Pre-operative radiograph revealed a large radiolucency approxi-mately 18mm × 15mm with respect to tooth #22 and extending up till the mesial aspect of tooth #23 [Table/Fig-2b]. Tooth #22 showed a large canal space and an open root apex. It was decided to treat tooth #22 conservatively without removal of prosthesis. Under modified rubber dam technique, access cavity was prepared through the crown in tooth #22. Frank straw colored fluid discharge was seen from the canal. Further treatment rendered was similar to as in Case 1 [Table/Fig-2c]. At one year, patient continued to be asymptomatic and healing could be greatly appreciated [Table/Fig-2d].

Discussion

Successful use of conservative endodontic procedures while treating teeth with immature apices and cystic lesions in our patients could be explained by: (1) establishing a pathway for drainage and relief of cystic pressure; (2) thorough microbial elimination from the canal; (3) preventing microbial re-infection by ensuring three dimensional seal facilitated by PRF barrier and MTA; (4) supplementary healing by release of growth factors from PRF and (5) osteoinductive activity of MTA.

Lesions in both cases were suspected to be small radicular cysts henceforth an additional step advocated by Bhaskar was performed in which apical instrumentation exceeds 1-2mm beyond the apical foramen during root canal treatment [1]. Over instrumentation possibly relieves intra- cystic pressure by creating a pathway for drainage and simultaneously induces ulceration of the cystic epithelial lining and transient inflammation, resulting in cystic resolution [1,2]. Thorough microbial elimination is the key to any healing process. One well known reason for microbial persistence in teeth with open apices is compromised apical restorative seal when conventional endodontics is used. Apparently, in open apex canals where condensation of obturating material may not be properly achieved, establishing an artificial apical barrier against which filling material can be placed and thoroughly condensed is desirable.

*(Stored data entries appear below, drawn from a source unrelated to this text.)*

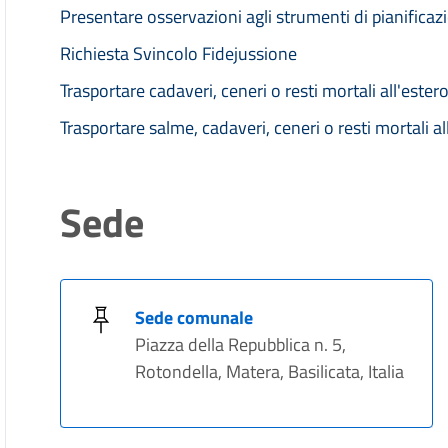
Presentare osservazioni agli strumenti di pianificaz
Richiesta Svincolo Fidejussione
Trasportare cadaveri, ceneri o resti mortali all'ester
Trasportare salme, cadaveri, ceneri o resti mortali all
Sede
Sede comunale
Piazza della Repubblica n. 5,
Rotondella, Matera, Basilicata, Italia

Single visit apexification using calcium silicate materials for establishing an apical barrier is becoming quite popular as a conservative treatment option. Literature has invariably supported use of MTA in endodontics, owing to several desirable properties [3]. This is one material that has consistently shown overgrowth of cementoid and osteoid tissues with potential for periodontal fiber regeneration [4]. Here, MTA was used to fill the entire canal rather than limiting to formation of an apical plug. PRF, a fibrin matrix rich in platelets and cytokines served as a favourable preliminary barrier against which MTA could be contained and condensed [5]. PRF with its inherent healing potential coupled with osteoinductive property of MTA is definitely a suitable combination to generate cemental barrier and periodontal ligament attachment at the apex in addition to promoting periapical healing.